The observations of the deep Kolumbo crater water show a pH of ∼5 at the bottom, and thus ∼ 90% of the dissolved CO2 must be in the un-ionized form, far outside the bounds of the standard equations. Carey et al. were clearly aware of this problem and made a useful first approximation to correct the derived densities. But the short duration of the mission and the early form of the observations prevent a full analysis that allows fluxes through the upper boundary to be calculated.

The pH observations are of great interest, as are careful measurements of the dissolved CO2 in the recovered samples. The combination of the exsolved gas on recovery, plus the remainder in the 1-atm saturated solution, shows a maximum in-situ concentration of 50 mmol kg−1. If we combine this with the observed pH values and the known physical chemistry of sea water, we can estimate at what point (depth) this quantity of dissolved gas will spontaneously convert to the gas (bubble formation) phase. This is a critical quantity for the hazard calculation, because the large density change associated with the degassing step suddenly creates a rapidly rising plume. With the observed temperature of 17 °C, and assuming an alkalinity of 2300 μmol kg−1, I find that the in-situ pCO2 is 1.35 atm, so that bubble formation will not occur until the fluid is transported (possibly displaced by a landslide, but without mixing) to 3.5 m depth. This seems unlikely to occur.

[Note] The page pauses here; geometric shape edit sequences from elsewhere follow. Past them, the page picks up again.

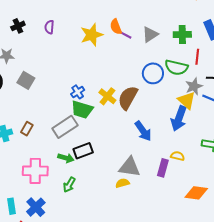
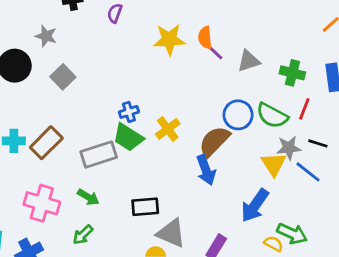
brown semicircle: (128, 98) -> (214, 141), moved
blue arrow: (179, 119) -> (255, 205), moved
brown rectangle: (27, 129) -> (46, 143), size x1.6
blue arrow: (143, 131) -> (206, 170), moved
black rectangle: (83, 151) -> (145, 207), moved
yellow semicircle: (178, 156) -> (274, 244), moved

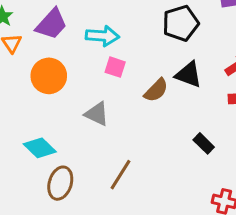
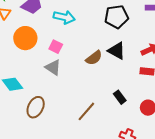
pink square: (115, 67) -> (56, 47), moved
brown line: (121, 175) -> (86, 111), moved
brown ellipse: (60, 183) -> (36, 107), moved

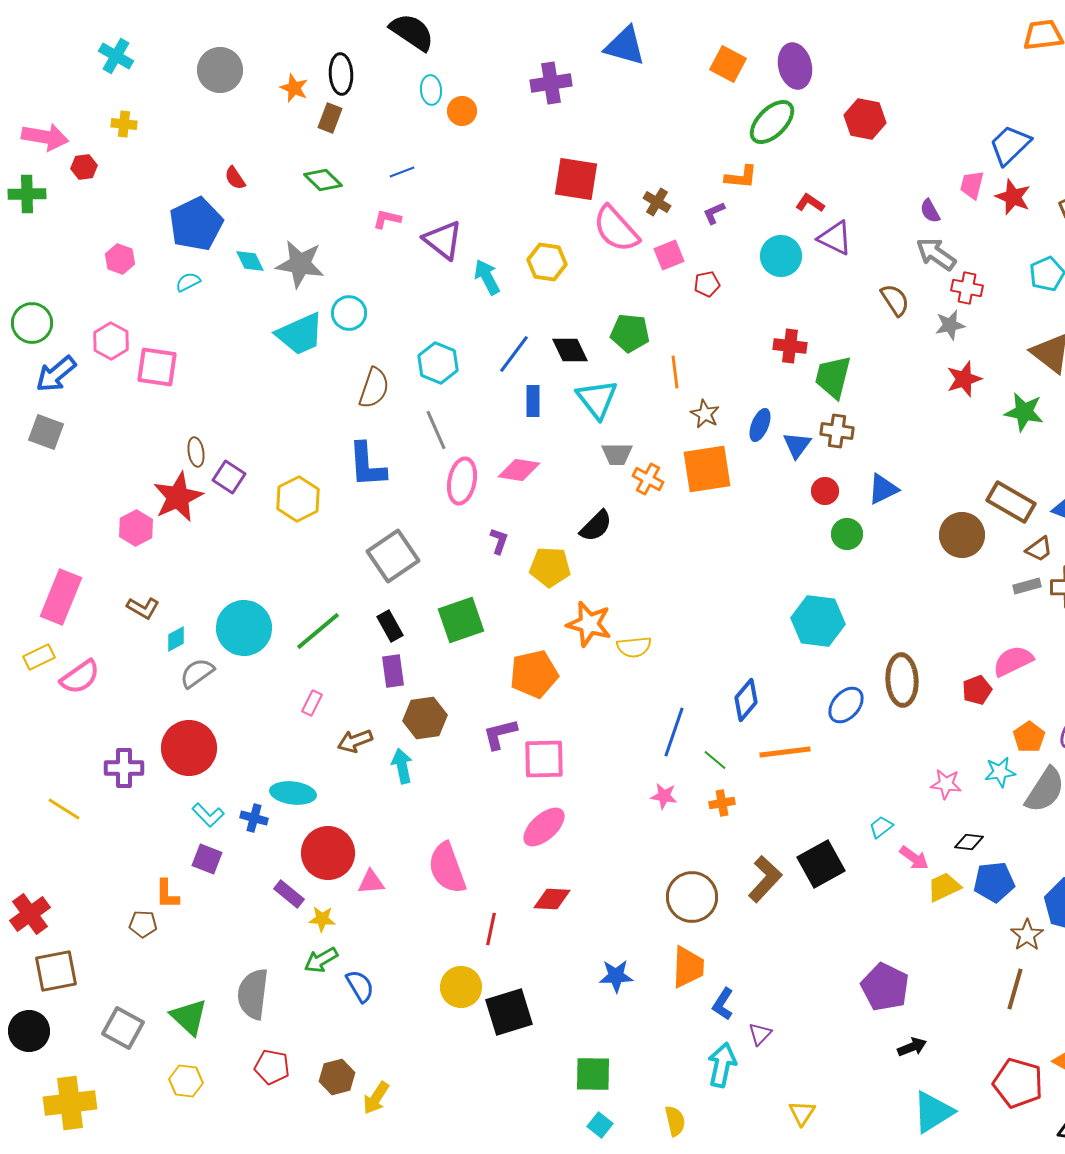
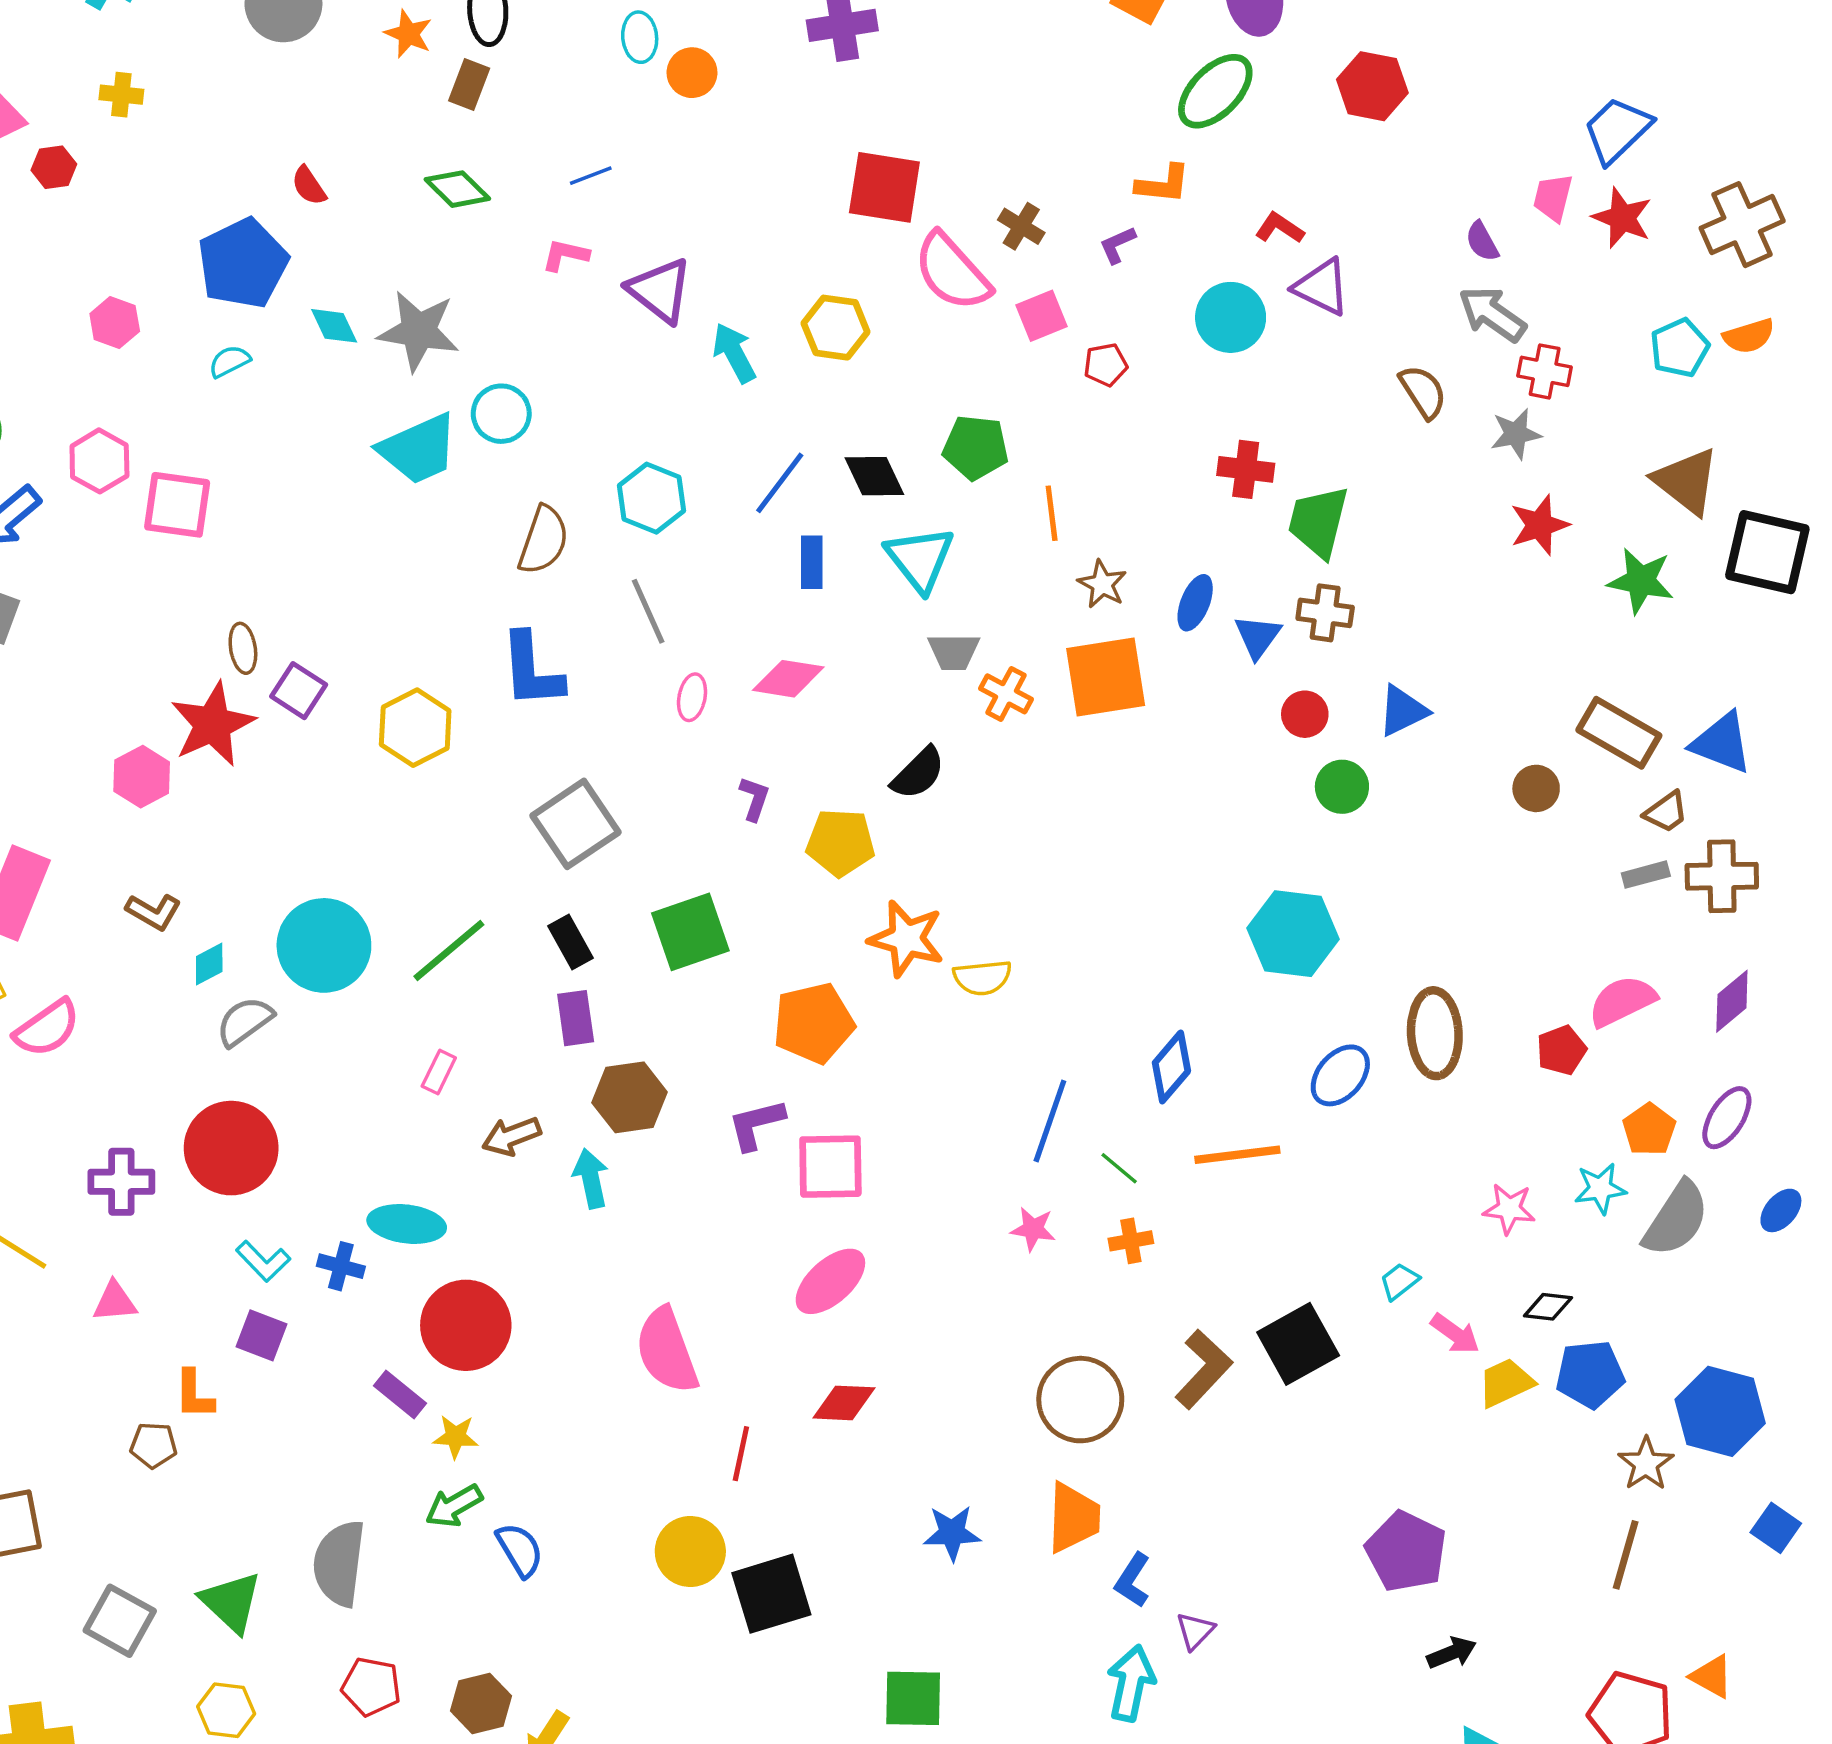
pink ellipse: (462, 481) -> (692, 697), size x0.6
brown circle: (962, 535) -> (1536, 788), size x0.6
pink triangle: (371, 882) -> (115, 1302), moved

It thus appears that a Lake Nyos–type threat is unlikely at this time, but the finding is still of keen interest. The question of whether continued buildup can occur, and whether this can be self-stabilizing with a growing density contrast, yet remains. The site is remarkable as an example of extreme ocean acidification and its challenge to marine life. The observations clearly show marked corrosiveness to carbonate shells as the pH declines, and more complex forms of marine life are absent at depth in the crater. The lack of a sharp upper boundary and the more gradual decline of pH provide an elegant natural laboratory for ocean acidification research, complementing the opportunities at vents in other Mediterranean locations (Hall-Spencer et al., 2008) by providing gradients over a greater depth range. Carey et al. do not provide dissolved oxygen measurements, but the combination of high CO2 and lower O2 provides a powerful challenge to marine life and the O2 gradients would be of great interest.